1. En ville et dans les campagnes développées, la surveillance de la grossesse est bien faite et il y a de bonnes conditions médicales; généralement, les femmes accouchent à l'hôpital général ou à l'hôpital de district, là où l'on dispose d'un matériel moderne. Dans mon pays, nous appelons cette méthode où la sage-femme aide la future mère: «le nouvel accouchement ». J'imagine que cette méthode est celle pratiquée dans les pays étrangers. Bien entendu, nous utilisons cette méthode dans toutes les villes et dans certaines campagnes développées. Grâce à ses avantages hygiéniques et au taux très bas de mortalité, cette méthode a très bonne réputation. 

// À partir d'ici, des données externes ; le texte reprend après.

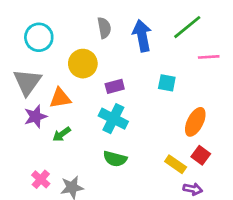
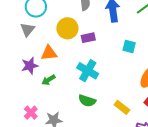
gray triangle: (27, 82) -> (27, 30), moved, size x0.7
purple rectangle: (115, 86) -> (88, 38), moved
yellow rectangle: (176, 164) -> (122, 107), moved

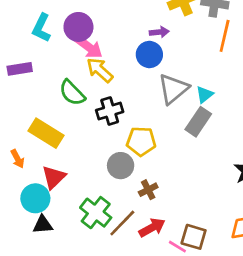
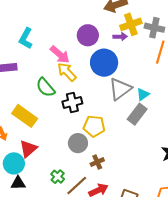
purple circle: (78, 27) -> (88, 35), moved
purple arrow: (159, 32) -> (120, 37), moved
blue circle: (149, 55) -> (104, 63), size x1.4
green cross: (96, 213) -> (58, 177), size x0.6

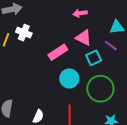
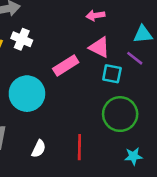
cyan square: (94, 58) -> (112, 74), turned 35
cyan circle: (69, 78) -> (27, 94), moved, size x1.4

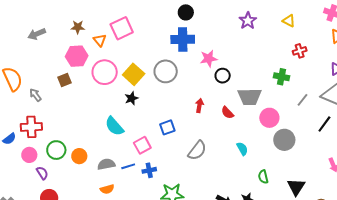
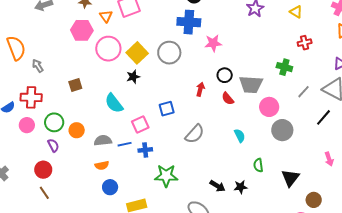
black circle: (223, 76) -> (225, 75), moved
brown square: (65, 80) -> (75, 85), moved
purple semicircle: (42, 173) -> (53, 145), moved

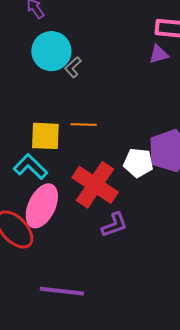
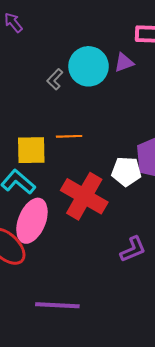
cyan circle: (51, 51) -> (89, 66), moved
purple triangle: (159, 54) -> (124, 62), moved
purple L-shape: (114, 225) -> (133, 249), moved

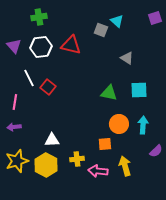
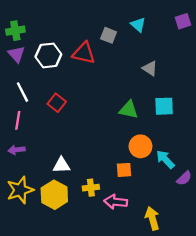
green cross: (39, 17) -> (15, 31), moved
gray square: (101, 30) -> (109, 35), moved
white line: (29, 78) -> (22, 92), moved
cyan arrow: (143, 125) -> (165, 159), moved, turned -48
yellow arrow: (125, 166) -> (152, 218), moved

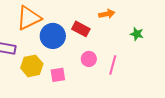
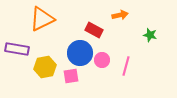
blue circle: (53, 36) -> (80, 53), moved

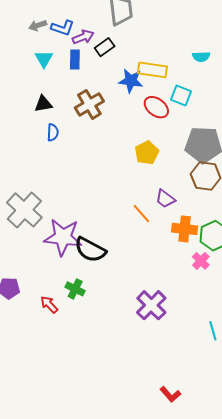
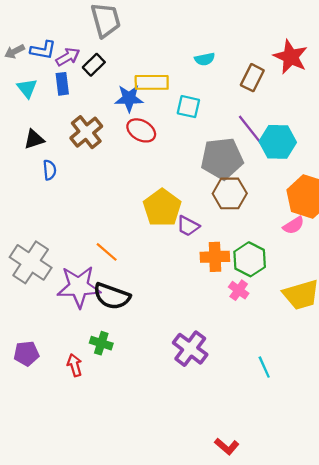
red ellipse: (156, 107) -> (141, 130), moved
yellow pentagon: (147, 153) -> (162, 208), moved, size x1.4
orange line: (141, 214) -> (107, 252), moved
red arrow: (49, 305) -> (75, 365), turned 36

2. Dans certaines régions, en dépit du développement économique et culturel, la tradition est encore très forte. On prépare une «maison de travail» (d'accouchement) dans la famille et, au moment de l'accouchement, on appelle la sage-femme. En général, les sages-femmes sont des femmes âgées qui n'ont jamais reçu d'éducation, ni en médecine, ni en formation d'aide à l'accouchement. Elles aident les femmes selon leur expérience. Elles n'ont pas les capacités pour faire les accouchements difficiles. La stérilisation n'existe pas. Elles coupent le cordon ombilical avec des débris de bol en porcelaine et elles ligaturent le cordon avec des fils non stérilisés. Pour éponger le sang, elles utilisent des chiffons et de la poudre d'encens. Cela cause très fréquemment d'épouvantables infections qui entraînent la mort de la mère et du nouveau-né. Auparavant, en Chine, l'accouchement était très craint. On disait de la femme qui accouchait qu'elle avait un pied dans le cercueil. On peut imaginer, grâce à ce proverbe, la tournure dramatique que pouvait prendre un accouchement. On appelle maintenant ce genre d'accouchement « accouchement d'autrefois » . 

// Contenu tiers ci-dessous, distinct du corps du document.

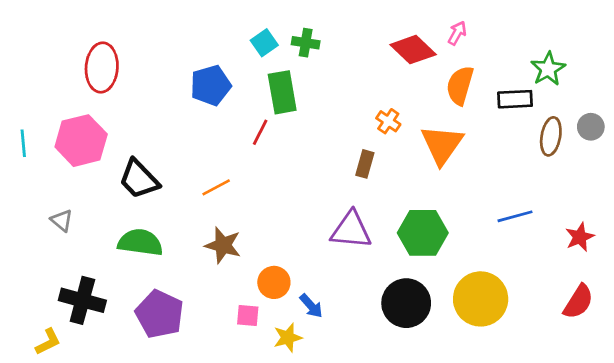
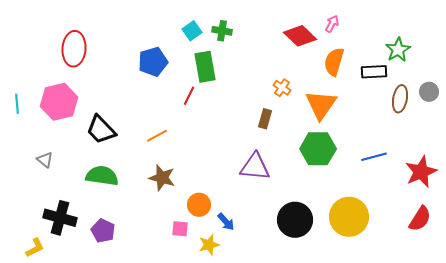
green hexagon: (423, 233) -> (318, 149), moved
red star: (580, 237) -> (421, 172), size x1.5
purple pentagon: (160, 314) -> (103, 231), moved, size x0.7

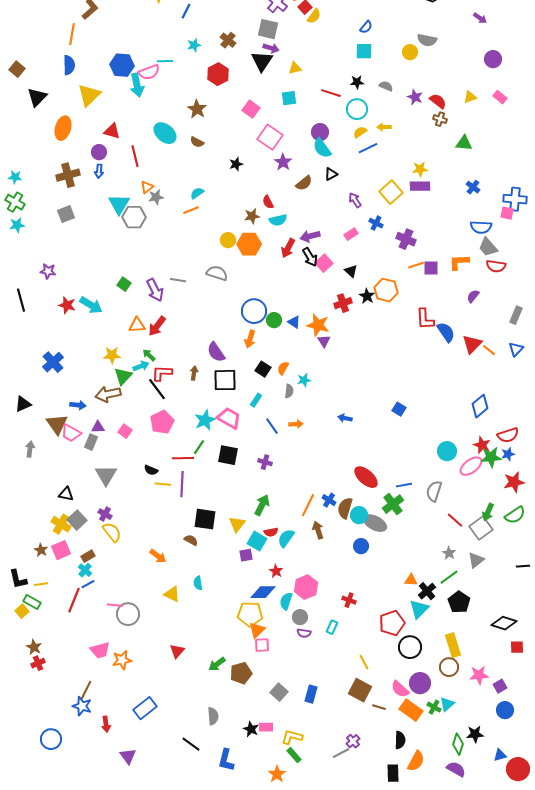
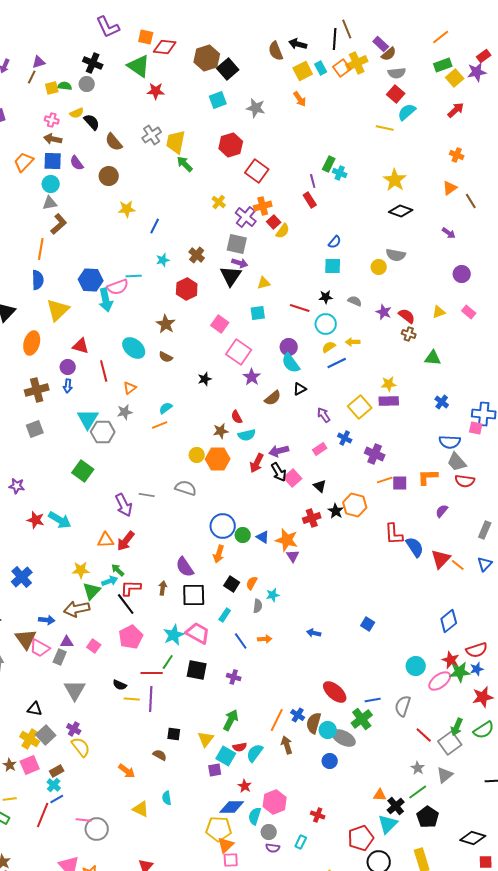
orange triangle: (147, 187) -> (130, 388), moved
green square: (124, 284) -> (83, 471), moved, size x1.5
black square: (205, 519) -> (174, 734), size x0.6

• Cela existe dans des régions isolées où l'on manque de médecins et de sages-femmes, mais aussi dans les villes. En effet, dans certaines familles, les femmes pensent qu'il est plus pratique et plus confortable d'accoucher à la maison qu'à l'hôpital. Depuis ces 30 dernières années, le gouvernement chinois fait appliquer la méthode du «nouvel accouchement ». D'autre part, il fait donner à ces sages-femmes (non cultivées) une formation médicale gratuite, une aide économique, un équipement médical, des médicaments et du matériel pour la stérilisation des instruments. 

     Ces sages-femmes peuvent percevoir un prix de consultation des femmes chez qui elles vont. Ce prix est fixé par l'Etat; dans de nombreuses régions, le Gouvernement leur attribue une pension qui leur permet d'avoir un niveau de vie moyen, basé sur le niveau de vie de la région. Actuellement, bien que les accouchements à la maison existent encore, que ce soit en ville, à la campagne ou dans les pâturages, les sages-femmes qui aident à l'accouchement ont, dans la mesure du possible, reçu une formation et ont adopté la méthode du « nouvel accouchement ». 

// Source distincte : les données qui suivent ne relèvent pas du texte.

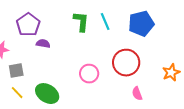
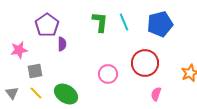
purple semicircle: (43, 44) -> (62, 44), turned 80
pink semicircle: (137, 94) -> (156, 94), turned 40

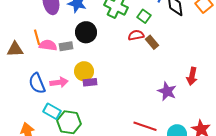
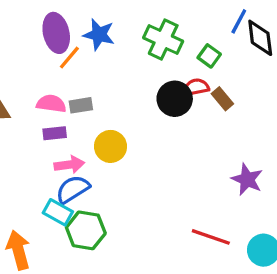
black circle: (86, 32) -> (175, 99), moved
orange line: (37, 37) -> (69, 58), moved, turned 56
purple rectangle: (90, 82) -> (55, 133), moved
blue semicircle: (37, 83) -> (73, 189), moved, turned 80

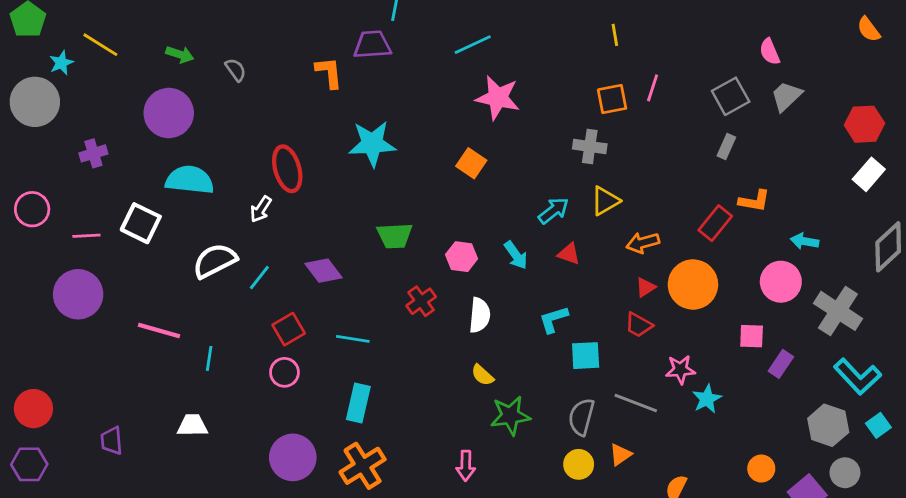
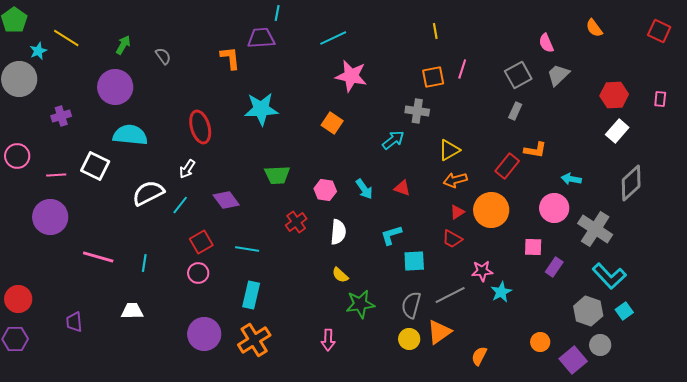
orange semicircle: (869, 29) -> (594, 28), moved
green arrow: (180, 54) -> (123, 45), turned -78
yellow triangle: (605, 201) -> (449, 150), moved
white arrow: (261, 209) -> (187, 169), moved
cyan arrow: (554, 211) -> (393, 140), moved
pink line: (159, 331) -> (98, 257), moved
gray line: (636, 403) -> (450, 295), turned -48
orange triangle: (620, 455) -> (439, 332), size x1.5

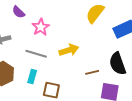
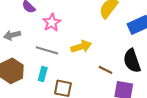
brown line: (92, 72) -> (105, 70), turned 40

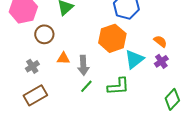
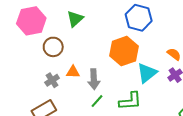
gray cross: (32, 66) -> (52, 80), moved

     Les «diablesses ou sorcières» qui profitaient des accouchements pour faire de la superstition n'ont pas le droit de recevoir de formation, ni de percevoir un salaire. Le Gouvernement leur retire le droit d'exercer comme sages-femmes. Moi-même, j'ai dû former des sages-femmes, en leur faisant adopter les règles d'hygiène élémentaires. C'est un excellent moyen pour augmenter le nombre de sages-femmes dans le pays. Actuellement, nous n'avons pas suffisamment de sages-femmes et nous manquons aussi de médecins à l'hôpital. Il y a un grand déséquilibre dans la distribution des sages-femmes dans le pays.